Copy nothing but the lines from the one containing "Outline trachea; reply" through the last line of the entries below, exactly as written and without pictures.

== Segment start ==

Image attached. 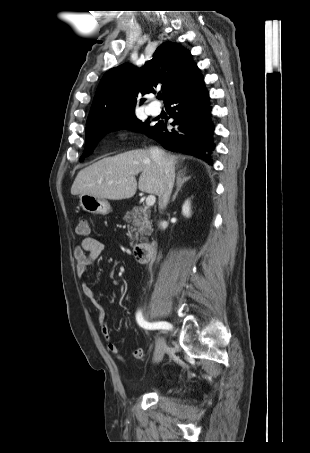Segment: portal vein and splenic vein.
<instances>
[{
  "mask_svg": "<svg viewBox=\"0 0 310 453\" xmlns=\"http://www.w3.org/2000/svg\"><path fill=\"white\" fill-rule=\"evenodd\" d=\"M155 201H156V198L154 195H149L147 198H146V206L147 207H151L155 204Z\"/></svg>",
  "mask_w": 310,
  "mask_h": 453,
  "instance_id": "portal-vein-and-splenic-vein-1",
  "label": "portal vein and splenic vein"
}]
</instances>
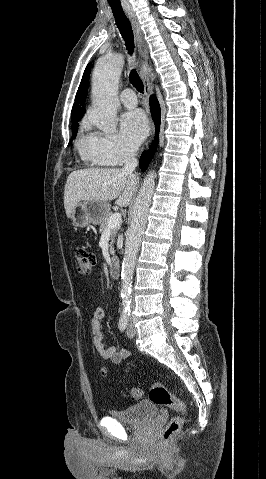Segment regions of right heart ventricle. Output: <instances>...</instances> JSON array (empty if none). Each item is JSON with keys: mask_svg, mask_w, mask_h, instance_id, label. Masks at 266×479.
Instances as JSON below:
<instances>
[{"mask_svg": "<svg viewBox=\"0 0 266 479\" xmlns=\"http://www.w3.org/2000/svg\"><path fill=\"white\" fill-rule=\"evenodd\" d=\"M76 146L80 156L84 161L95 165H106L95 156L91 135L82 132Z\"/></svg>", "mask_w": 266, "mask_h": 479, "instance_id": "right-heart-ventricle-1", "label": "right heart ventricle"}]
</instances>
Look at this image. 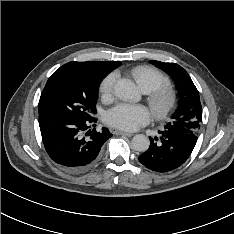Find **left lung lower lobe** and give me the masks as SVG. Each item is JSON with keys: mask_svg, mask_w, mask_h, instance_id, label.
Segmentation results:
<instances>
[{"mask_svg": "<svg viewBox=\"0 0 234 234\" xmlns=\"http://www.w3.org/2000/svg\"><path fill=\"white\" fill-rule=\"evenodd\" d=\"M158 138L150 137L149 149L139 156V161L148 169L156 172H168L178 168L190 156L196 141L190 139L186 134L165 129L159 131Z\"/></svg>", "mask_w": 234, "mask_h": 234, "instance_id": "1", "label": "left lung lower lobe"}]
</instances>
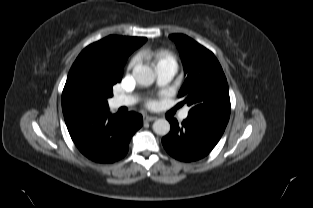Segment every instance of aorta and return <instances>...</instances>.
I'll list each match as a JSON object with an SVG mask.
<instances>
[{
  "instance_id": "aorta-1",
  "label": "aorta",
  "mask_w": 313,
  "mask_h": 208,
  "mask_svg": "<svg viewBox=\"0 0 313 208\" xmlns=\"http://www.w3.org/2000/svg\"><path fill=\"white\" fill-rule=\"evenodd\" d=\"M133 77L138 84L143 86H149L155 81V72L148 65H136L133 68ZM153 131L160 136H165L170 131V123L166 119H157L153 123Z\"/></svg>"
}]
</instances>
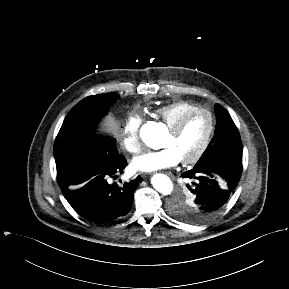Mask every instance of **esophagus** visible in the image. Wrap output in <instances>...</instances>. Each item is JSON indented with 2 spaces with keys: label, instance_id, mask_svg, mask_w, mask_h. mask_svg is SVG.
<instances>
[{
  "label": "esophagus",
  "instance_id": "34e87169",
  "mask_svg": "<svg viewBox=\"0 0 289 289\" xmlns=\"http://www.w3.org/2000/svg\"><path fill=\"white\" fill-rule=\"evenodd\" d=\"M167 175L173 178V174L172 173L169 172V173H167Z\"/></svg>",
  "mask_w": 289,
  "mask_h": 289
}]
</instances>
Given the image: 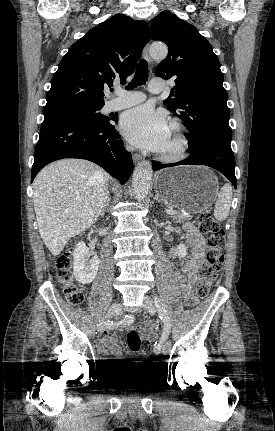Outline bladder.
I'll return each mask as SVG.
<instances>
[{
  "label": "bladder",
  "mask_w": 275,
  "mask_h": 431,
  "mask_svg": "<svg viewBox=\"0 0 275 431\" xmlns=\"http://www.w3.org/2000/svg\"><path fill=\"white\" fill-rule=\"evenodd\" d=\"M116 365H118V364L111 363V364H109V367H115ZM130 368L132 369L131 372H135L134 370L142 369L141 367H136V366H130Z\"/></svg>",
  "instance_id": "obj_1"
}]
</instances>
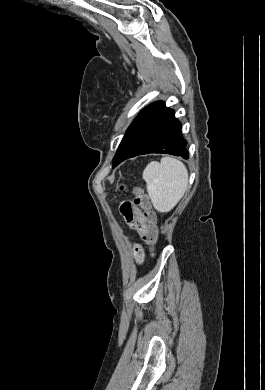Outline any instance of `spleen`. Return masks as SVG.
Segmentation results:
<instances>
[{
	"label": "spleen",
	"mask_w": 265,
	"mask_h": 390,
	"mask_svg": "<svg viewBox=\"0 0 265 390\" xmlns=\"http://www.w3.org/2000/svg\"><path fill=\"white\" fill-rule=\"evenodd\" d=\"M147 192L154 208L166 213L183 197L188 186V171L179 160L166 156L150 162L143 171Z\"/></svg>",
	"instance_id": "1"
}]
</instances>
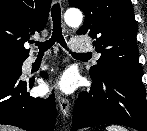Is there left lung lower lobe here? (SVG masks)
<instances>
[{"mask_svg": "<svg viewBox=\"0 0 147 131\" xmlns=\"http://www.w3.org/2000/svg\"><path fill=\"white\" fill-rule=\"evenodd\" d=\"M92 79L90 91L78 96L72 131L103 124H120L147 131L143 83L115 74Z\"/></svg>", "mask_w": 147, "mask_h": 131, "instance_id": "obj_1", "label": "left lung lower lobe"}]
</instances>
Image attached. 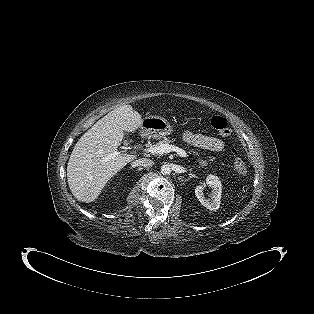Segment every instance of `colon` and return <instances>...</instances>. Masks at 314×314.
Here are the masks:
<instances>
[{
  "mask_svg": "<svg viewBox=\"0 0 314 314\" xmlns=\"http://www.w3.org/2000/svg\"><path fill=\"white\" fill-rule=\"evenodd\" d=\"M211 127L214 131L222 136H229L230 125L228 121L220 115H214L210 121ZM233 155L232 164L234 169L240 174H245L247 172V165L245 159L242 156L236 154L234 150H231Z\"/></svg>",
  "mask_w": 314,
  "mask_h": 314,
  "instance_id": "obj_1",
  "label": "colon"
}]
</instances>
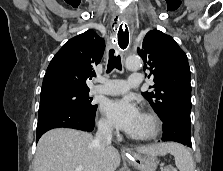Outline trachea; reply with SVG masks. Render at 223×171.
I'll return each mask as SVG.
<instances>
[{
  "label": "trachea",
  "mask_w": 223,
  "mask_h": 171,
  "mask_svg": "<svg viewBox=\"0 0 223 171\" xmlns=\"http://www.w3.org/2000/svg\"><path fill=\"white\" fill-rule=\"evenodd\" d=\"M122 70L120 55H115L114 50L109 51V61L107 66V73L111 72L113 69Z\"/></svg>",
  "instance_id": "obj_1"
}]
</instances>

== Segment end ==

#### [Exercise output]
Outline trachea; reply with SVG masks. Render at 223×171.
I'll return each mask as SVG.
<instances>
[{
  "label": "trachea",
  "mask_w": 223,
  "mask_h": 171,
  "mask_svg": "<svg viewBox=\"0 0 223 171\" xmlns=\"http://www.w3.org/2000/svg\"><path fill=\"white\" fill-rule=\"evenodd\" d=\"M122 70L120 55H115L114 50L109 51V61L107 66V73L111 72L113 69Z\"/></svg>",
  "instance_id": "obj_1"
}]
</instances>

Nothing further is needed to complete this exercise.